_PROBLEM STATEMENT:_ The answer is the set of lines that include "Rabih", copied from the data below.

################

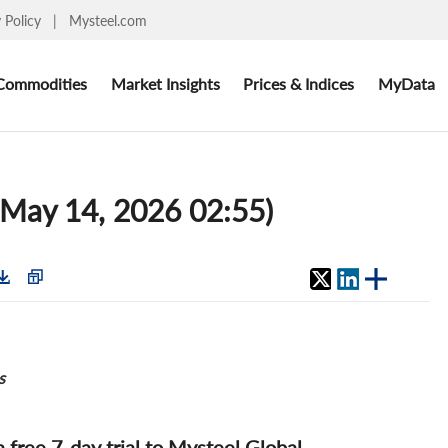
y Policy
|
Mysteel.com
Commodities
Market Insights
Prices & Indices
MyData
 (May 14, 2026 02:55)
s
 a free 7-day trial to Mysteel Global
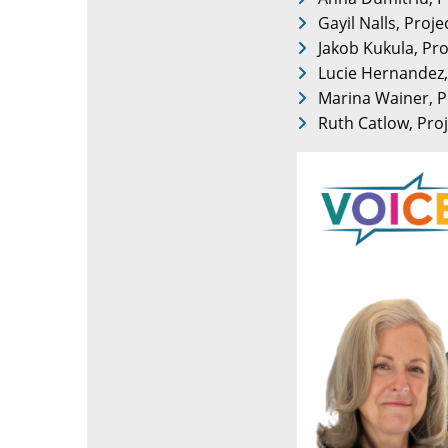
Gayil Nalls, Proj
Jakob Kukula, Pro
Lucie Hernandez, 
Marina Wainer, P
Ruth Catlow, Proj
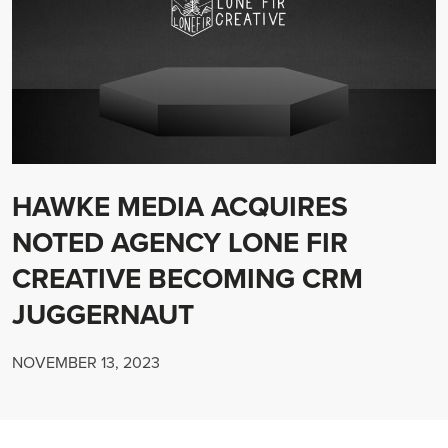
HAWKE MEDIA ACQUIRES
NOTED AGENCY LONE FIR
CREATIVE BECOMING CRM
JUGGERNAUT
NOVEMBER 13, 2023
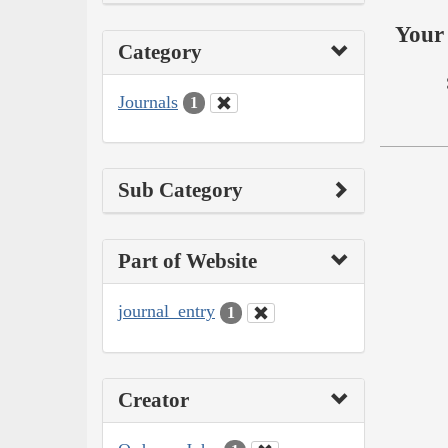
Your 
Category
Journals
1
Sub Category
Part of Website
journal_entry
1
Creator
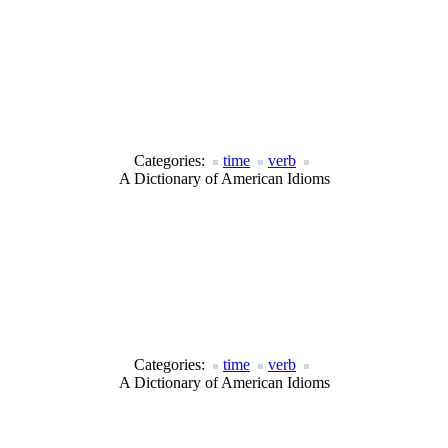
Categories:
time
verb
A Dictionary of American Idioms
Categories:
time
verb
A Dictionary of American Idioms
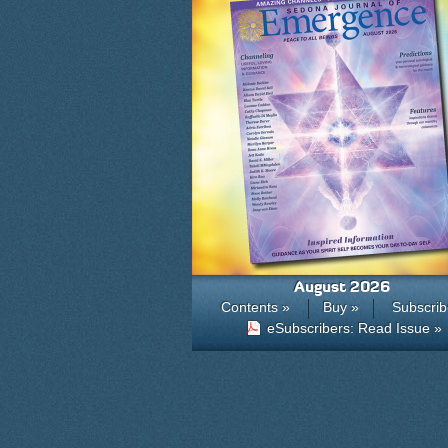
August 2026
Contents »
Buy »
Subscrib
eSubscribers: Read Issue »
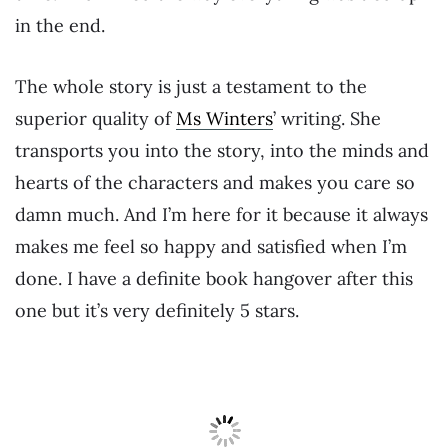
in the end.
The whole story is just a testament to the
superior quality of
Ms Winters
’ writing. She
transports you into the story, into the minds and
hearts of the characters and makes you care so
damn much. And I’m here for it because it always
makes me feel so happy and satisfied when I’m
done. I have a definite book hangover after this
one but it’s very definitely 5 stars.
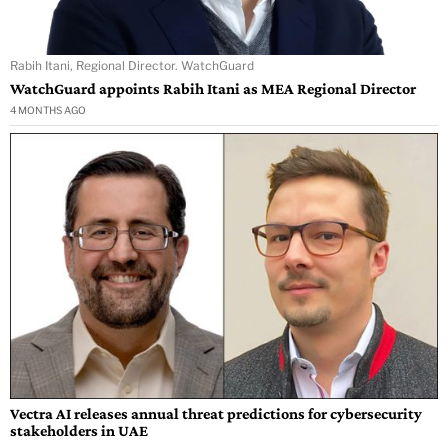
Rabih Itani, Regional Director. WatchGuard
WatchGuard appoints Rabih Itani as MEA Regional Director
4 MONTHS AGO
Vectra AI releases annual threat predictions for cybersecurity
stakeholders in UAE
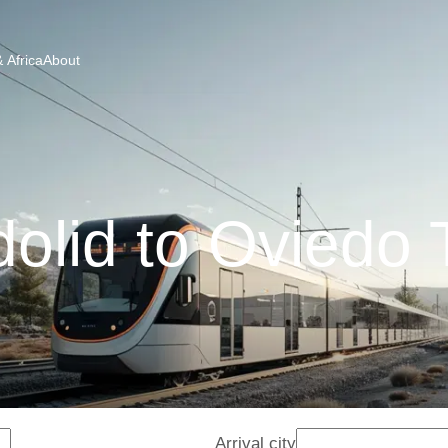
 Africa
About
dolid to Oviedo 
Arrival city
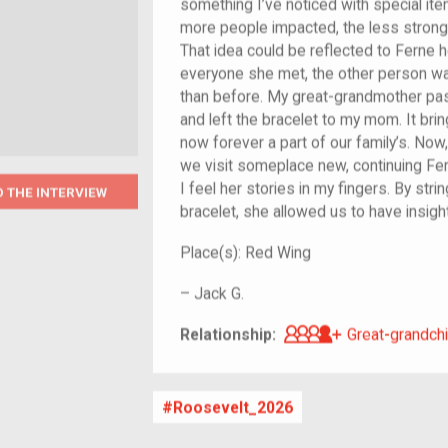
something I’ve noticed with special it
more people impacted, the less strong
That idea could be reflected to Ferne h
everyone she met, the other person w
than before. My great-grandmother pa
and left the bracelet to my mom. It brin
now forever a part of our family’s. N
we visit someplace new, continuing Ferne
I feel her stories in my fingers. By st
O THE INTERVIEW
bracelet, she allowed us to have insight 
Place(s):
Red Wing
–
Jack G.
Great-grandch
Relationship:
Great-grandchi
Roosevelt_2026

################

_WRITTEN RESPONSE:_
Rabih Itani, Regional Director. WatchGuard
WatchGuard appoints Rabih Itani as MEA Regional Director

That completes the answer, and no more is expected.